--- What the task asks ---
For every line in the entries that contains "Apartmentss", show the whole line.

--- Records for this task ---
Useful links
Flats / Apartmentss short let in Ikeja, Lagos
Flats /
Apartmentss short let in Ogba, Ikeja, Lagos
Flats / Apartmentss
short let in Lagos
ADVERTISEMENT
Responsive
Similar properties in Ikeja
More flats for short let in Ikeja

--- Response ---
Flats / Apartmentss short let in Ikeja, Lagos
Apartmentss short let in Ogba, Ikeja, Lagos
Flats / Apartmentss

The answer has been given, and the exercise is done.